Large language models (LLMs) suffer from insufficient exploration and poor long-term credit assignment in sparse-reward, long-horizon decision-making tasks. To address this, we propose GLIDER, an offline hierarchical reinforcement learning framework that introduces the first parameter-efficient, task-agnostic LLM-based hierarchical decision architecture: a high-level planner generates abstract, temporally extended plans, while a low-level executor performs subtasks via chain-of-thought reasoning—enabling explicit task decomposition and spatiotemporal abstraction. GLIDER integrates offline hierarchical RL, chain-of-thought supervision, abstract plan distillation, and low-level skill transfer, and further supports rapid online adaptation to non-stationary environments. Evaluated on ScienceWorld and ALFWorld, GLIDER achieves substantial improvements in long-horizon task completion rates and cross-task generalization.
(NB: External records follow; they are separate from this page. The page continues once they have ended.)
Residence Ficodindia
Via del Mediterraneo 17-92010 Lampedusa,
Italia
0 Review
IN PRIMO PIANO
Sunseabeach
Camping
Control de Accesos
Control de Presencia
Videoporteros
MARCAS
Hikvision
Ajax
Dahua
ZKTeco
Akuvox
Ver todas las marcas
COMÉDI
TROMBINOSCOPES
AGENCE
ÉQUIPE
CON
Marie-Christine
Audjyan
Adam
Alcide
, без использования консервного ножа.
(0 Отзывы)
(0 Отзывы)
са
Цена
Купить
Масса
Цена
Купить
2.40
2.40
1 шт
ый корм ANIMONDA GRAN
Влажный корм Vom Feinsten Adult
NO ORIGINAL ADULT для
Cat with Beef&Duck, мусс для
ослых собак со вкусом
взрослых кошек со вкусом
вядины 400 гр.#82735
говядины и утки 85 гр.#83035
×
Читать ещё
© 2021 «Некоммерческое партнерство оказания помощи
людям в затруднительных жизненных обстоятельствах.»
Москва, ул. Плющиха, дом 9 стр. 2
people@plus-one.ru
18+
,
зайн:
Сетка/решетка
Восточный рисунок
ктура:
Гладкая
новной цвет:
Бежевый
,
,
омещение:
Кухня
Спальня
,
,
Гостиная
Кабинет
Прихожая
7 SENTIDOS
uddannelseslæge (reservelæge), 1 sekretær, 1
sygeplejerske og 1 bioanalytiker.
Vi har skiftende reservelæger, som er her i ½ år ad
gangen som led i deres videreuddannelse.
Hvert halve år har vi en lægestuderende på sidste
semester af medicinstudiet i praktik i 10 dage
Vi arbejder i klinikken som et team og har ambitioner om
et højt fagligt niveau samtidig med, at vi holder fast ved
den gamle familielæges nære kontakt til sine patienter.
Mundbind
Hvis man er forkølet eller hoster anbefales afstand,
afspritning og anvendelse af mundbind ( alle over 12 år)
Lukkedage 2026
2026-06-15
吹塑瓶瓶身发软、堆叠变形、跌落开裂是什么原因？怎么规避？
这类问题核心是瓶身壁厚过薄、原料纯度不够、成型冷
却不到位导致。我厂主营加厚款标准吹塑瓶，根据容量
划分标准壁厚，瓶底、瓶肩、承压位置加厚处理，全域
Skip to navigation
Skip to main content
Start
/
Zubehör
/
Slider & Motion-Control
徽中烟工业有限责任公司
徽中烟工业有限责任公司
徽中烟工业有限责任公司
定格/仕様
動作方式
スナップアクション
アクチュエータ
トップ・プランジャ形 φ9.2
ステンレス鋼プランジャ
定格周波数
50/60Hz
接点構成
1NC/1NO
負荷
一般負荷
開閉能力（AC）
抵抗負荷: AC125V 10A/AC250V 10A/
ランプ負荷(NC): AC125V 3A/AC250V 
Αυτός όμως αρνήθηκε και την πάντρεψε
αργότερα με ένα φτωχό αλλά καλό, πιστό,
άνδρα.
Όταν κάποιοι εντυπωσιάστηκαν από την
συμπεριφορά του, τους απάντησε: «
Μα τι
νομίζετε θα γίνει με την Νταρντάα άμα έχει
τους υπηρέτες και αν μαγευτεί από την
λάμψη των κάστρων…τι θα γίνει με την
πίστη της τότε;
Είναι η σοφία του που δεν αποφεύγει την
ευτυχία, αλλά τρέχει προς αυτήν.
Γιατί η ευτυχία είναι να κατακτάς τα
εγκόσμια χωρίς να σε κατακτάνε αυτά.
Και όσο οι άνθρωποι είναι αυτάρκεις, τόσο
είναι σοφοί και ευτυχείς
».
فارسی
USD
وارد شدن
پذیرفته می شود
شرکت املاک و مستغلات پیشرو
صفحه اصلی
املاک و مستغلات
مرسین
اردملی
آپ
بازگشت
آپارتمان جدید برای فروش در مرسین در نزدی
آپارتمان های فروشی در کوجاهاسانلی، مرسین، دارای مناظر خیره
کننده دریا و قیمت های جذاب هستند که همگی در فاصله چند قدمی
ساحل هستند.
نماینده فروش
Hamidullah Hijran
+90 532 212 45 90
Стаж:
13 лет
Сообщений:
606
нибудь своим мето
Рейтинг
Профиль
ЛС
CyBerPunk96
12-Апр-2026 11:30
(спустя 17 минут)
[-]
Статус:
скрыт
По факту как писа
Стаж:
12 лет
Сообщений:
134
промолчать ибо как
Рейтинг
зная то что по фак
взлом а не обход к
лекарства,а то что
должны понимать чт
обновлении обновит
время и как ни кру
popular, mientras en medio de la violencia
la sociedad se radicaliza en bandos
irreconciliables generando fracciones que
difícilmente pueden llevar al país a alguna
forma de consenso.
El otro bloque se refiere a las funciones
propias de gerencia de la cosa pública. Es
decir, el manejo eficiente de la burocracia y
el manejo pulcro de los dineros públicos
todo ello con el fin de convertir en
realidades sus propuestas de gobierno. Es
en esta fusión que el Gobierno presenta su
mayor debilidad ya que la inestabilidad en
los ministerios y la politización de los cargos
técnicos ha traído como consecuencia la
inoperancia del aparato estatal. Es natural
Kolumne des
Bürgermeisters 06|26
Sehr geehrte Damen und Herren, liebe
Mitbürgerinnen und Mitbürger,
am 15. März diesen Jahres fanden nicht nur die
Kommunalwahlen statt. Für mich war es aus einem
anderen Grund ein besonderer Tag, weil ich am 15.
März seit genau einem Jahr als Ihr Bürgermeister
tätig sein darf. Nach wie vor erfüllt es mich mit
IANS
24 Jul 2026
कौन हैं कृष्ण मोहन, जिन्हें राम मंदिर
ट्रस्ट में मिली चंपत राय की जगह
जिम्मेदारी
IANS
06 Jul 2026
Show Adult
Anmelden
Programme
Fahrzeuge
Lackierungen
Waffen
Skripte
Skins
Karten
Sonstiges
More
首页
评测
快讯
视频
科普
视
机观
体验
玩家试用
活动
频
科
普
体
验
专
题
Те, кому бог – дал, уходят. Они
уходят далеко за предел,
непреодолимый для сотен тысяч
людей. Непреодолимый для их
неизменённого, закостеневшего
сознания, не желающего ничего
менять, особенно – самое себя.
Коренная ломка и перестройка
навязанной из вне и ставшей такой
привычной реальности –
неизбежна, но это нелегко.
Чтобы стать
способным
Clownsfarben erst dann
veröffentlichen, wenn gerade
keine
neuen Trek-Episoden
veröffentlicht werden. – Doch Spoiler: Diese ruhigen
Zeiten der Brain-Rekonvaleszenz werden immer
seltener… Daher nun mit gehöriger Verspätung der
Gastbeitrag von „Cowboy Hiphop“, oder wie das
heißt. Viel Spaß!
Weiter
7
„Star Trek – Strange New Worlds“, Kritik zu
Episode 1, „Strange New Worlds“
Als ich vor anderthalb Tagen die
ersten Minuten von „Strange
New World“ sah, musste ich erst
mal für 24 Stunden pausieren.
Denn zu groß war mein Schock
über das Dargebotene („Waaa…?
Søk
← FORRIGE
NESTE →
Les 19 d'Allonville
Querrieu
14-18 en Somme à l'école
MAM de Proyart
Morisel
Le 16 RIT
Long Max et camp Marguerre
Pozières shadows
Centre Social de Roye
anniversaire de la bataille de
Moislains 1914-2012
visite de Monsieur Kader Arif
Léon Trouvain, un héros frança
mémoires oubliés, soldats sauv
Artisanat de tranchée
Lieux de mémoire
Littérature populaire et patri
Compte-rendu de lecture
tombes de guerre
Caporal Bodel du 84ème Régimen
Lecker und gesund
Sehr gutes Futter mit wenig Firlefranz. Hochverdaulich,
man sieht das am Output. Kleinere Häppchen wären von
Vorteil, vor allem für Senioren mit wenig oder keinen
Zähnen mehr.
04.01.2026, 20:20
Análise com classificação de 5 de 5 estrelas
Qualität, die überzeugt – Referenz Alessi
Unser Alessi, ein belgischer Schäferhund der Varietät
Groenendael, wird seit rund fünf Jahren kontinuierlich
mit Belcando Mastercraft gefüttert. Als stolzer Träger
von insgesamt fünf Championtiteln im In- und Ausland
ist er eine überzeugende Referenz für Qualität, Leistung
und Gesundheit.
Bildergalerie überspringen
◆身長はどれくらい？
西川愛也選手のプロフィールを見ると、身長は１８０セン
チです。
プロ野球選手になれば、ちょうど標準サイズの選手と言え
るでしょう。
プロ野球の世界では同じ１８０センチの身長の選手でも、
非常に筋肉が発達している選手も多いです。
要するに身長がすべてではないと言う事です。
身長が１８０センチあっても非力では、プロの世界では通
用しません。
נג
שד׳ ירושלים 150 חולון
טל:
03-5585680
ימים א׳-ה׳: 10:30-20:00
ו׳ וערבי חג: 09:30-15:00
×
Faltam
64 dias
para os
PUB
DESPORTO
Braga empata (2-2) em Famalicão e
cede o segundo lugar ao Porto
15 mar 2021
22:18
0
Our work establishes a novel paradigm for structuring LLMs for complex, sequential decision-making.

While showing sophisticated reasoning abilities, large language models (LLMs) still struggle with long-horizon decision-making tasks due to deficient exploration and long-term credit assignment, especially in sparse-reward scenarios. Inspired by the divide-and-conquer principle, we propose an innovative framework **GLIDER** (**G**rounding **L**anguage Models as Eff**I**cient **D**ecision-Making Agents via Offline Hi**E**rarchical **R**einforcement Learning) that introduces a parameter-efficient and generally applicable hierarchy to LLM policies. We develop a scheme where the low-level controller is supervised with abstract, step-by-step plans that are learned and instructed by the high-level policy. This design decomposes complicated problems into a series of coherent chain-of-thought reasoning sub-tasks, providing flexible temporal abstraction to significantly enhance exploration and learning for long-horizon tasks. Furthermore, GLIDER facilitates fast online adaptation to non-stationary environments owing to the strong transferability of its task-agnostic low-level skills. Experiments on ScienceWorld and ALFWorld benchmarks show that GLIDER achieves consistent performance gains, along with enhanced generalization capabilities.